The available codecs today are H264 and HEVC and specific support for each codec and their encoding tools must be queried using ID3D12VideoDevice::CheckFeatureSupport as there are driver support requirements.

The responsibility for handling the rest of the bitstream codec headers (i.e. SEI/VUI/VPS/SPS/PPS) is completely delegated to the user, who will generate and pack them into the final bitstream along with the compressed bitstream obtained from the GPU operation for each frame. 
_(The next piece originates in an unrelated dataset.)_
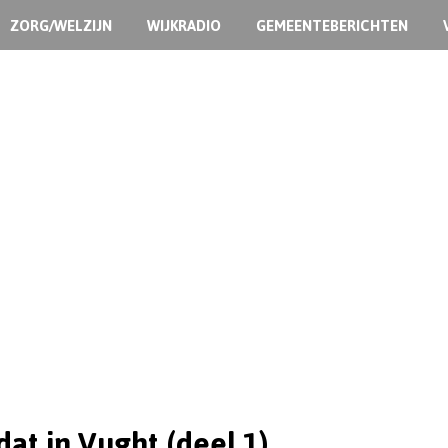
ZORG/WELZIJN
WIJKRADIO
GEMEENTEBERICHTEN
dat in Vught (deel 1)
Following DirectX 12 principles and style, reference frames are managed explicitly, and their memory is completely tracked by the API user. This allows for clear usage of array of textures or texture arrays to store the DPB having explicit memory budgeting/management control and enables the API user to have full control of the DPB size and the reference picture selection strategies. Other aspects of reference picture management such as I/P/B picture type selection and B-frame group-of-pictures reordering are also in control in the user, who will track the display ordering and reference frame dependencies topology and submit GPU operations in encode order with the desired picture type. 

A considerable number of configurable parameters are exposed by this API for the user to tweak different aspects of the encoding process and make them fit best for their scenarios such as: custom slices partitioning scheme, active (i.e. CBR, VBR, QBVR) and passive (Absolute/Delta custom QP maps) rate control configuration modes, custom codec encoding tools usage, custom codec block and transform sizes, motion vector precision limit, explicit usage of intra-refresh sessions, dynamic reconfiguration of video stream resolution/rate control/slices partitioning and more. 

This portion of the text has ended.